The results support the computational spectroscopy approach to interpret vibrational spectra of molecular systems. In the absence of crystalline structures—which enable calculations using periodic boundary conditions, i.e., simulating a perfect crystal—discrete calculations are the correct option to assess amorphous, or liquid-like, samples. Using a single molecule can lead to a reasonable description of the experimental spectra but ignores the role of non-covalent intermolecular interactions. In the systems herein discussed, the inclusion of intermolecular interactions using a cluster model is revealed to be fundamental for describing the INS spectrum of the compounds. Moreover, a trimer model, considering the possible hydrogen-bond contacts in the solid (such as N–H···N, N–H···O, and C–H···N and C–H···O hydrogen bond contacts), provides a remarkable description of the observed INS spectrum for the three samples.
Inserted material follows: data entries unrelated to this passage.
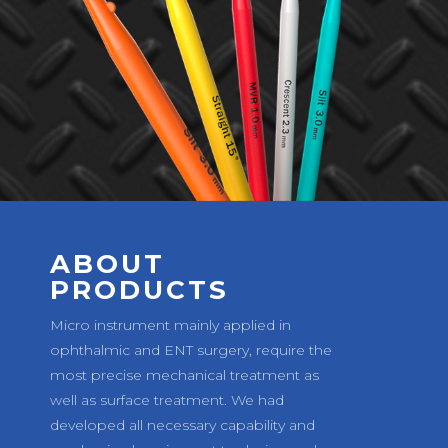
ABOUT
PRODUCTS
Micro instrument mainly applied in
ophthalmic and ENT surgery, require the
most precise mechanical treatment as
well as surface treatment. We had
developed all necessary capability and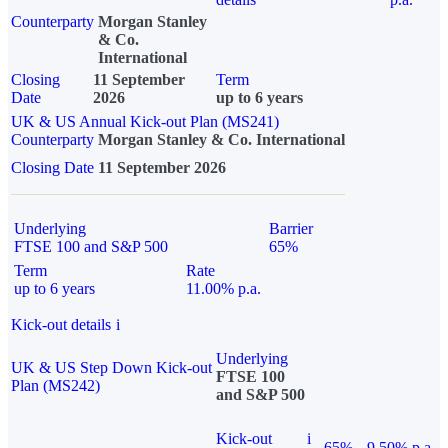
Counterparty
Morgan Stanley
& Co.
International
Closing
11 September
Term
Date
2026
up to 6 years
UK & US Annual Kick-out Plan (MS241)
Counterparty
Morgan Stanley & Co. International
Closing Date
11 September 2026
Underlying
Barrier
FTSE 100 and S&P 500
65%
Term
Rate
up to 6 years
11.00% p.a.
Kick-out details
i
Underlying
UK & US Step Down Kick-out
FTSE 100
Plan (MS242)
and S&P 500
Kick-out
i
65%
9.50% p.a.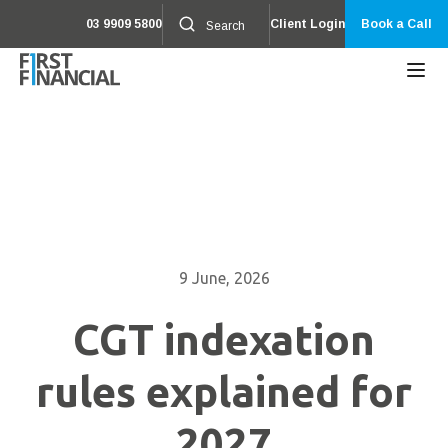
03 9909 5800
Client Login
Book a Call
9 June, 2026
CGT indexation
rules explained for
2027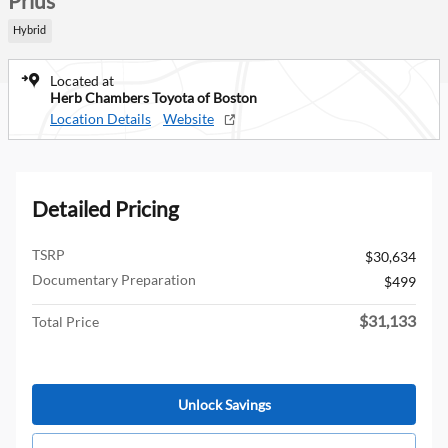
Prius
Hybrid
Located at
Herb Chambers Toyota of Boston
Location Details
Website
Detailed Pricing
TSRP
$30,634
Documentary Preparation
$499
$31,133
Total Price
Unlock Savings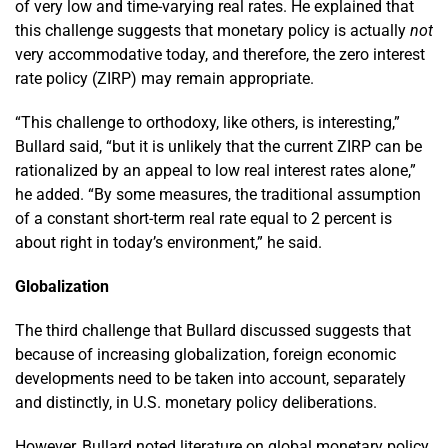
of very low and time-varying real rates. He explained that
this challenge suggests that monetary policy is actually
not
very accommodative today, and therefore, the zero interest
rate policy (ZIRP) may remain appropriate.
“This challenge to orthodoxy, like others, is interesting,”
Bullard said, “but it is unlikely that the current ZIRP can be
rationalized by an appeal to low real interest rates alone,”
he added. “By some measures, the traditional assumption
of a constant short-term real rate equal to 2 percent is
about right in today’s environment,” he said.
Globalization
The third challenge that Bullard discussed suggests that
because of increasing globalization, foreign economic
developments need to be taken into account, separately
and distinctly, in U.S. monetary policy deliberations.
However, Bullard noted literature on global monetary policy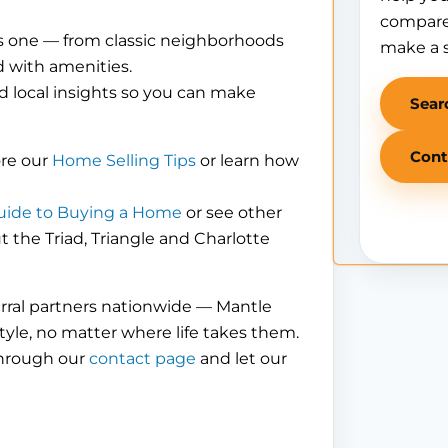
compare
is one — from classic neighborhoods
make a 
 with amenities.
d local insights so you can make
Sear
Cont
ore our
Home Selling Tips
or learn how
uide to Buying a Home
or see other
the Triad, Triangle and Charlotte
erral partners nationwide — Mantle
tyle, no matter where life takes them.
through our
contact page
and let our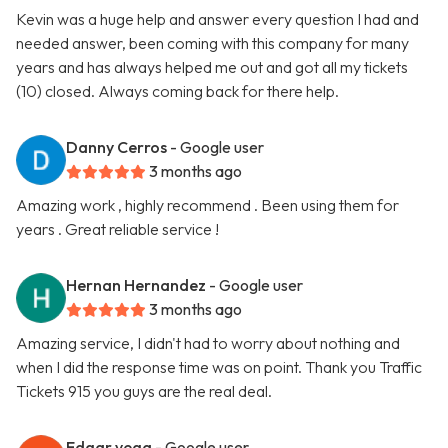
Kevin was a huge help and answer every question I had and
needed answer, been coming with this company for many
years and has always helped me out and got all my tickets
(10) closed. Always coming back for there help.
Danny Cerros
- Google user
3 months ago
Amazing work , highly recommend . Been using them for
years . Great reliable service !
Hernan Hernandez
- Google user
3 months ago
Amazing service, I didn't had to worry about nothing and
when I did the response time was on point. Thank you Traffic
Tickets 915 you guys are the real deal.
Edgar vega
- Google user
This validates the model, gives information concerning the relevant intermolecular contacts in the solid, and allows the accurate assignment of the vibrational spectra.
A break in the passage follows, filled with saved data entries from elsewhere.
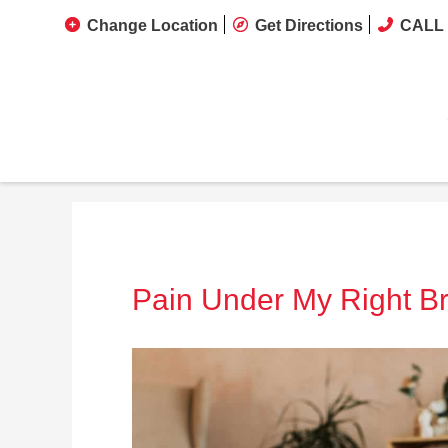
Change Location
Get Directions
CALL 
Pain Under My Right Br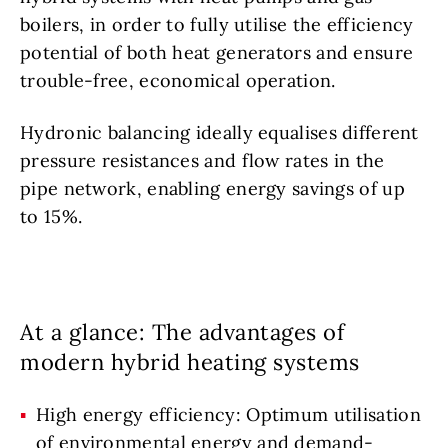
boilers, in order to fully utilise the efficiency
potential of both heat generators and ensure
trouble-free, economical operation.
Hydronic balancing ideally equalises different
pressure resistances and flow rates in the
pipe network, enabling energy savings of up
to 15%.
At a glance: The advantages of
modern hybrid heating systems
High energy efficiency: Optimum utilisation
of environmental energy and demand-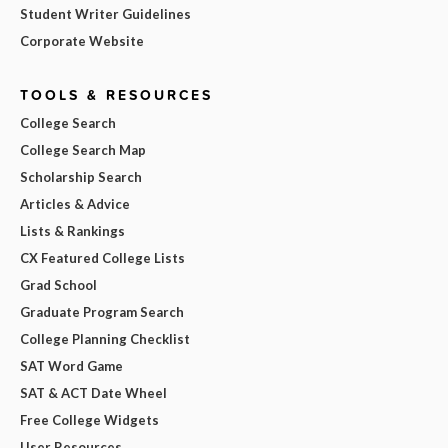
Student Writer Guidelines
Corporate Website
TOOLS & RESOURCES
College Search
College Search Map
Scholarship Search
Articles & Advice
Lists & Rankings
CX Featured College Lists
Grad School
Graduate Program Search
College Planning Checklist
SAT Word Game
SAT & ACT Date Wheel
Free College Widgets
User Resources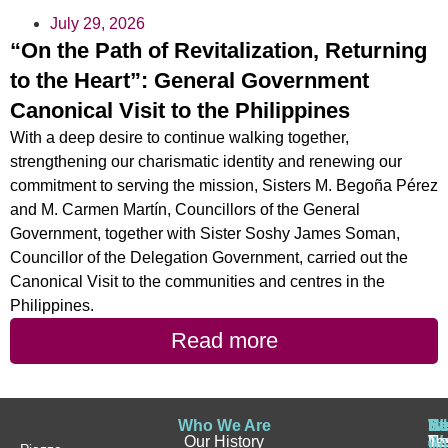
July 29, 2026
“On the Path of Revitalization, Returning
to the Heart”: General Government
Canonical Visit to the Philippines
With a deep desire to continue walking together,
strengthening our charismatic identity and renewing our
commitment to serving the mission, Sisters M. Begoña Pérez
and M. Carmen Martín, Councillors of the General
Government, together with Sister Soshy James Soman,
Councillor of the Delegation Government, carried out the
Canonical Visit to the communities and centres in the
Philippines.
Read more
Who We Are
Wh
Be
Be
St
N
Our History
W
a
a
Te
N
Wh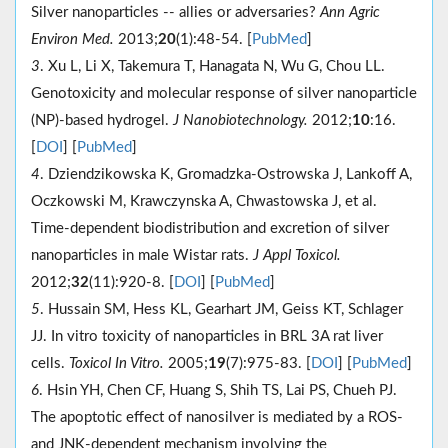
Silver nanoparticles -- allies or adversaries?
Ann Agric
Environ Med.
2013;
20
(1):48-54. [
PubMed
]
3
. Xu L, Li X, Takemura T, Hanagata N, Wu G, Chou LL.
Genotoxicity and molecular response of silver nanoparticle
(NP)-based hydrogel.
J Nanobiotechnology.
2012;
10
:16.
[
DOI
] [
PubMed
]
4
. Dziendzikowska K, Gromadzka-Ostrowska J, Lankoff A,
Oczkowski M, Krawczynska A, Chwastowska J, et al.
Time-dependent biodistribution and excretion of silver
nanoparticles in male Wistar rats.
J Appl Toxicol.
2012;
32
(11):920-8. [
DOI
] [
PubMed
]
5
. Hussain SM, Hess KL, Gearhart JM, Geiss KT, Schlager
JJ. In vitro toxicity of nanoparticles in BRL 3A rat liver
cells.
Toxicol In Vitro.
2005;
19
(7):975-83. [
DOI
] [
PubMed
]
6
. Hsin YH, Chen CF, Huang S, Shih TS, Lai PS, Chueh PJ.
The apoptotic effect of nanosilver is mediated by a ROS-
and JNK-dependent mechanism involving the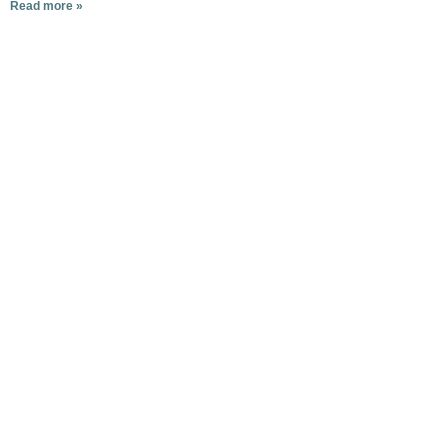
Read more »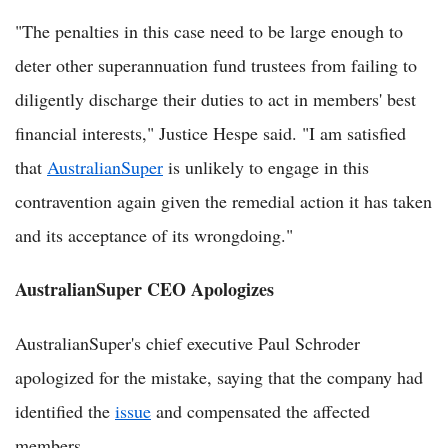
"The penalties in this case need to be large enough to
deter other superannuation fund trustees from failing to
diligently discharge their duties to act in members' best
financial interests," Justice Hespe said. "I am satisfied
that
AustralianSuper
is unlikely to engage in this
contravention again given the remedial action it has taken
and its acceptance of its wrongdoing."
AustralianSuper CEO Apologizes
AustralianSuper's chief executive Paul Schroder
apologized for the mistake, saying that the company had
identified the
issue
and compensated the affected
members.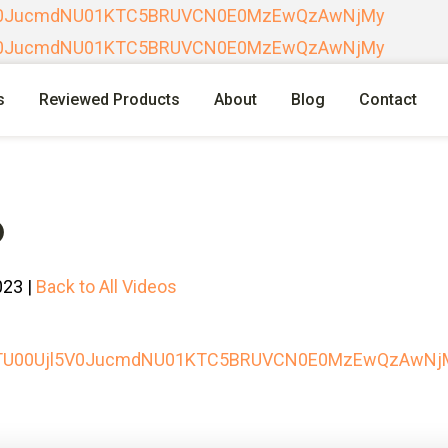
l5V0JucmdNU01KTC5BRUVCN0E0MzEwQzAwNjMy
l5V0JucmdNU01KTC5BRUVCN0E0MzEwQzAwNjMy
s
Reviewed Products
About
Blog
Contact
O
023 |
Back to All Videos
lpTU00Ujl5V0JucmdNU01KTC5BRUVCN0E0MzEwQzAwNj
One relevant issue raised in this report is the lack of sensitivity of the calculated infrared and Raman spectra to the size of the cluster used in the calculation. The intensity changes observed in the calculated spectra with increasing cluster size (from monomers to dimers and trimers) are generally small. This does not allow for a clear identification of the best model, as was observed for the INS spectra. It stems from the difficulties in the calculations of intensities, which, for the optical techniques, are dependent on a demanding evaluation of the change in electronic properties during vibrations. This emphasizes the relevance of INS spectroscopy in the assessment of non-covalent interactions.